DATA SUPPLIED START

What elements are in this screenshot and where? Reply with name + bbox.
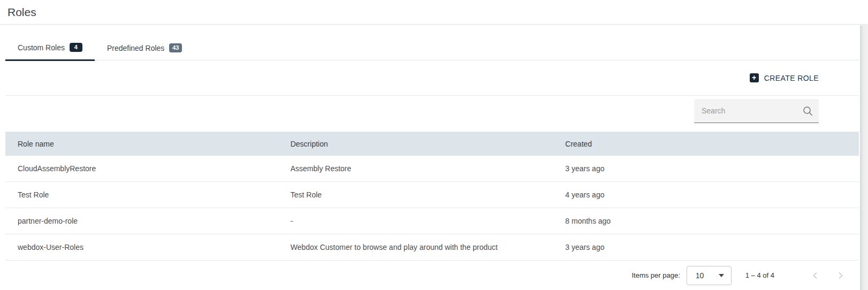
tab-custom-roles-label: Custom Roles	[18, 43, 65, 52]
roles-table: Role name Description Created CloudAssem…	[5, 132, 859, 261]
table-row[interactable]: partner-demo-role - 8 months ago	[5, 208, 859, 234]
table-row[interactable]: Test Role Test Role 4 years ago	[5, 182, 859, 208]
cell-created: 3 years ago	[565, 164, 859, 173]
table-row[interactable]: CloudAssemblyRestore Assembly Restore 3 …	[5, 156, 859, 182]
cell-description: -	[291, 217, 566, 225]
tab-bar: Custom Roles 4 Predefined Roles 43	[5, 25, 859, 60]
column-header-description: Description	[291, 140, 566, 148]
search-input[interactable]	[694, 106, 803, 115]
chevron-down-icon	[719, 274, 724, 277]
plus-icon: +	[750, 73, 759, 82]
custom-roles-count-badge: 4	[70, 43, 82, 52]
pagination-range: 1 – 4 of 4	[745, 271, 774, 279]
tab-predefined-roles[interactable]: Predefined Roles 43	[95, 43, 194, 60]
cell-description: Webdox Customer to browse and play aroun…	[291, 243, 566, 251]
search-row	[5, 96, 859, 132]
previous-page-button[interactable]	[809, 269, 821, 282]
cell-role-name[interactable]: Test Role	[5, 190, 291, 199]
cell-created: 4 years ago	[565, 190, 859, 199]
items-per-page-label: Items per page:	[631, 271, 680, 279]
create-role-button-label: CREATE ROLE	[764, 74, 819, 82]
next-page-button[interactable]	[834, 269, 847, 282]
column-header-created: Created	[565, 140, 859, 148]
search-box	[694, 99, 819, 123]
cell-created: 8 months ago	[565, 217, 859, 225]
predefined-roles-count-badge: 43	[169, 43, 182, 52]
table-row[interactable]: webdox-User-Roles Webdox Customer to bro…	[5, 234, 859, 261]
cell-description: Assembly Restore	[291, 164, 566, 173]
tab-custom-roles[interactable]: Custom Roles 4	[5, 43, 95, 61]
scrollbar-strip[interactable]	[860, 25, 868, 290]
cell-role-name[interactable]: partner-demo-role	[5, 217, 291, 225]
pagination-bar: Items per page: 10 1 – 4 of 4	[5, 261, 859, 290]
column-header-role-name: Role name	[5, 140, 291, 148]
cell-role-name[interactable]: CloudAssemblyRestore	[5, 164, 291, 173]
page-title: Roles	[7, 6, 36, 19]
items-per-page-value: 10	[696, 271, 704, 280]
cell-description: Test Role	[291, 190, 566, 199]
cell-role-name[interactable]: webdox-User-Roles	[5, 243, 291, 251]
create-role-button[interactable]: + CREATE ROLE	[750, 73, 819, 82]
table-header-row: Role name Description Created	[5, 132, 859, 156]
search-icon[interactable]	[803, 106, 819, 116]
cell-created: 3 years ago	[565, 243, 859, 251]
toolbar: + CREATE ROLE	[5, 60, 859, 96]
items-per-page-select[interactable]: 10	[687, 266, 732, 285]
page-header: Roles	[0, 0, 868, 25]
tab-predefined-roles-label: Predefined Roles	[107, 44, 164, 52]
roles-card: Custom Roles 4 Predefined Roles 43 + CRE…	[5, 25, 859, 290]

DATA SUPPLIED END

■ **AIM OF THE TASK**: Copy out all the data without changing anything, and drop the pictures.

■ **WRITTEN REPLY**:
What elements are in this screenshot and where? Reply with name + bbox.
tab-custom-roles-label: Custom Roles	[18, 43, 65, 52]
roles-table: Role name Description Created CloudAssem…	[5, 132, 859, 261]
table-row[interactable]: partner-demo-role - 8 months ago	[5, 208, 859, 234]
table-row[interactable]: Test Role Test Role 4 years ago	[5, 182, 859, 208]
cell-created: 3 years ago	[565, 164, 859, 173]
table-row[interactable]: CloudAssemblyRestore Assembly Restore 3 …	[5, 156, 859, 182]
cell-description: -	[291, 217, 566, 225]
tab-bar: Custom Roles 4 Predefined Roles 43	[5, 25, 859, 60]
column-header-description: Description	[291, 140, 566, 148]
search-input[interactable]	[694, 106, 803, 115]
chevron-down-icon	[719, 274, 724, 277]
plus-icon: +	[750, 73, 759, 82]
custom-roles-count-badge: 4	[70, 43, 82, 52]
pagination-range: 1 – 4 of 4	[745, 271, 774, 279]
tab-predefined-roles[interactable]: Predefined Roles 43	[95, 43, 194, 60]
cell-description: Webdox Customer to browse and play aroun…	[291, 243, 566, 251]
search-row	[5, 96, 859, 132]
previous-page-button[interactable]	[809, 269, 821, 282]
cell-role-name[interactable]: Test Role	[5, 190, 291, 199]
cell-created: 4 years ago	[565, 190, 859, 199]
items-per-page-label: Items per page:	[631, 271, 680, 279]
create-role-button-label: CREATE ROLE	[764, 74, 819, 82]
next-page-button[interactable]	[834, 269, 847, 282]
column-header-created: Created	[565, 140, 859, 148]
search-box	[694, 99, 819, 123]
cell-created: 8 months ago	[565, 217, 859, 225]
predefined-roles-count-badge: 43	[169, 43, 182, 52]
table-row[interactable]: webdox-User-Roles Webdox Customer to bro…	[5, 234, 859, 261]
cell-description: Assembly Restore	[291, 164, 566, 173]
tab-custom-roles[interactable]: Custom Roles 4	[5, 43, 95, 61]
scrollbar-strip[interactable]	[860, 25, 868, 290]
cell-role-name[interactable]: partner-demo-role	[5, 217, 291, 225]
pagination-bar: Items per page: 10 1 – 4 of 4	[5, 261, 859, 290]
column-header-role-name: Role name	[5, 140, 291, 148]
cell-role-name[interactable]: CloudAssemblyRestore	[5, 164, 291, 173]
page-title: Roles	[7, 6, 36, 19]
items-per-page-value: 10	[696, 271, 704, 280]
cell-description: Test Role	[291, 190, 566, 199]
cell-role-name[interactable]: webdox-User-Roles	[5, 243, 291, 251]
create-role-button[interactable]: + CREATE ROLE	[750, 73, 819, 82]
table-header-row: Role name Description Created	[5, 132, 859, 156]
search-icon[interactable]	[803, 106, 819, 116]
cell-created: 3 years ago	[565, 243, 859, 251]
toolbar: + CREATE ROLE	[5, 60, 859, 96]
items-per-page-select[interactable]: 10	[687, 266, 732, 285]
page-header: Roles	[0, 0, 868, 25]
tab-predefined-roles-label: Predefined Roles	[107, 44, 164, 52]
roles-card: Custom Roles 4 Predefined Roles 43 + CRE…	[5, 25, 859, 290]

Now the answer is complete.